Saturday, March 20, 2004

On the Parable of the Sower

Jesus seemed to have a confidence in his preaching that I probably shouldn’t emulate: “if you don’t understand what I’m talking about, it’s because you’re predetermined to be unspiritual.” Riiight. I’ll try it one day and let you know how well it goes over.

Jesus has a lot of work to do in teaching us to see our world and ourselves as God does, and he uses stories to get the point across. He often presented to people very commonplace dilemmas, but with unexpected twists. He leads us to ask, “who am I in this story?”

When his disciples asked about the stories, Jesus told them that they reveal “the secret of the Kingdom of God,” what the rule of Yahweh looks like when ordinary men and women enter into it. Jesus identified himself by word and deed as the Jewish messiah, so was developing quite a following of folks who expected the immanent reign of God. We have to understand, however, that in this culture, entering the reign of God was something one did with a big knife: Isaiah called Messiah a mighty warrior, and there was plenty of war to be made. Israel was under foreign domination, and the Pharisees were always struggling to maintain the integrity of Jewishness in a sea of Gentile idolatry.

But Jesus doesn’t tell them of battle and destruction at this moment. He tells them about a farmer, haphazardly throwing away seed. Not meticulously planting each one, apparently even plowing. He just throws it out everywhere and waits to see what happens. The kingdom is coming, but not through the immediate vindication of Israel, but by the transformation of lives. The poor hear good news, broken hearts are bound and prisoners are released from darkness. A Roman centurion’s servant is healed, a little girl is raised from the dead, and demons vacate the oppressed spirit of Mary Magdalene.

This is what grows up all around us when the Word finds good ground. As we journey deeper into the Lenten season, deeply aware of our own mortality and fragility, we ask, how do we receive the word? Do we live our lives in a listening way, putting down roots when the Word comes down to us? Do we lose ourselves in the addictions of media and materialism, allowing the Evil One to steal away what we’ve been given? Does our desire for comfort choke our growth into vulnerability before the Lord and obedience to his call?

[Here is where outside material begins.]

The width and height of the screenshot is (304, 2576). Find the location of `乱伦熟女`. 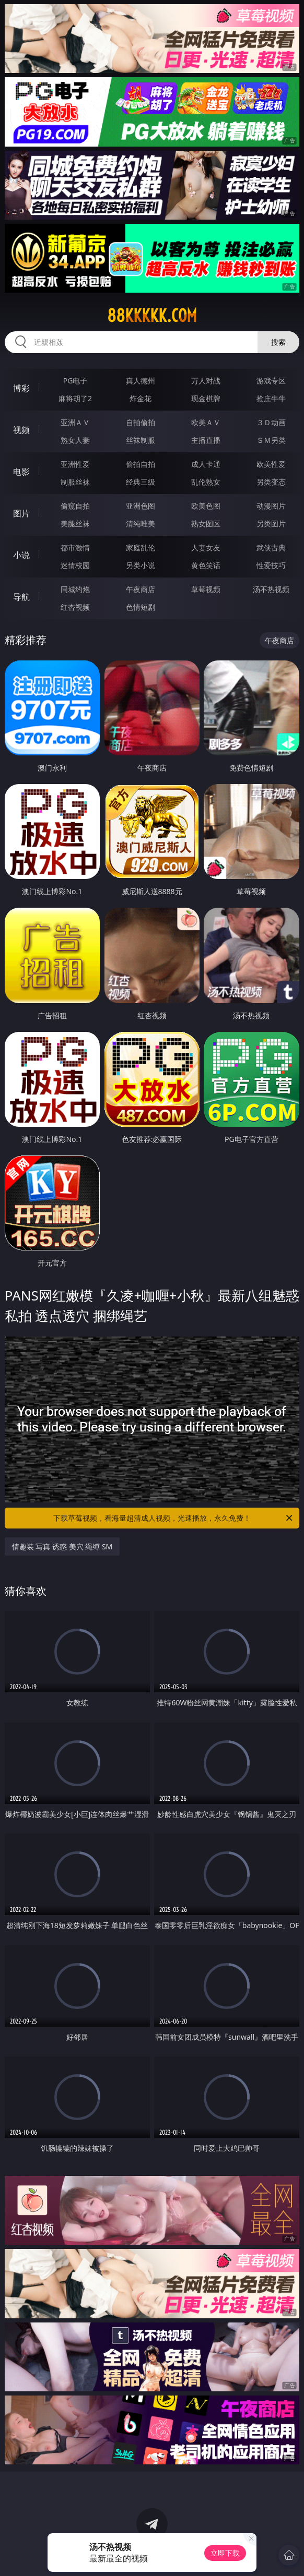 乱伦熟女 is located at coordinates (205, 482).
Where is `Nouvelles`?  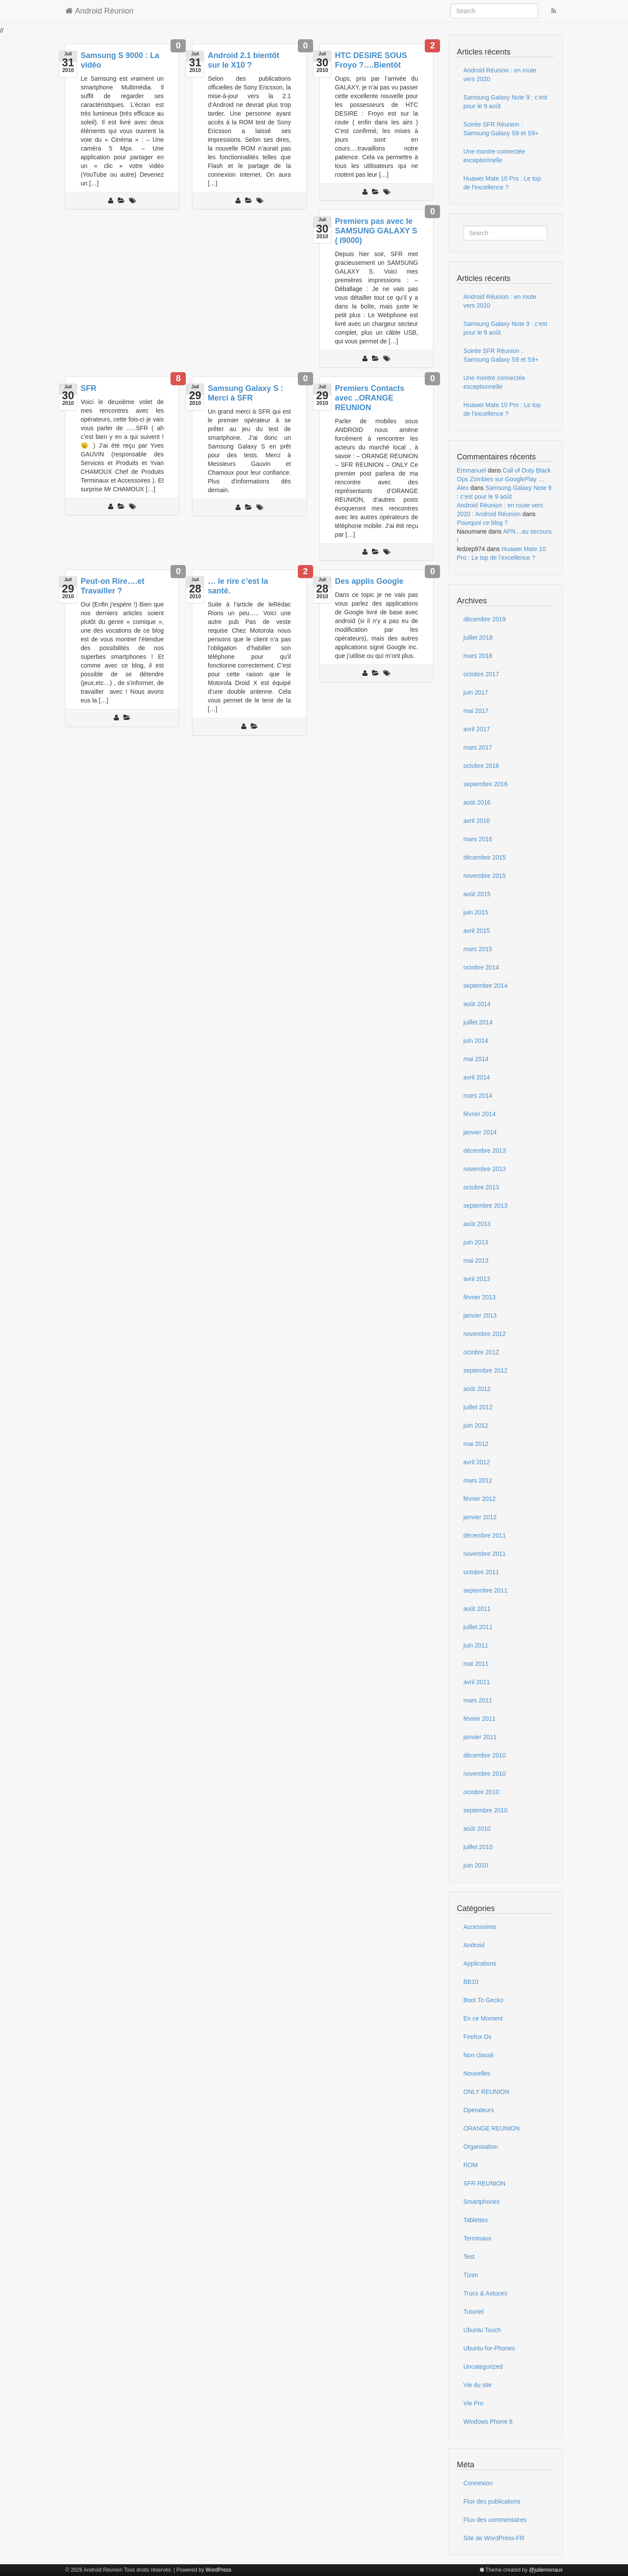 Nouvelles is located at coordinates (477, 2073).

Dust we are, and to dust we will return. We come before the Lord of the universe with ashes on our foreheads, dirty hands that cradle too many regrets to name, and fearful hearts that harbor deep brokenness. But that’s alright. He, in Himself, is enough for us. We come to his table to receive the bread of heaven and the cup of salvation, trusting that he will impart his wholeness to us. Nothing else will satisfy. Nothing else will heal us. We wait, together, in the stillness, in the dark, for his word of compassion and healing. This altar is set up in the darkest parts of us, where shame, guilt, and our continual inability to “get it together” remain the core values of who we are. Lord Jesus, meet us here.

His word will heal us and set us free. This will not be a matter of immediate, whiz-bang “name it and claim it” prosperity gospel rubbish, but a process that will flow out of his commitment to us, and ours to him. We have re-order our lives so to be “good ground” to receive the love that he throws around like great bags of seed.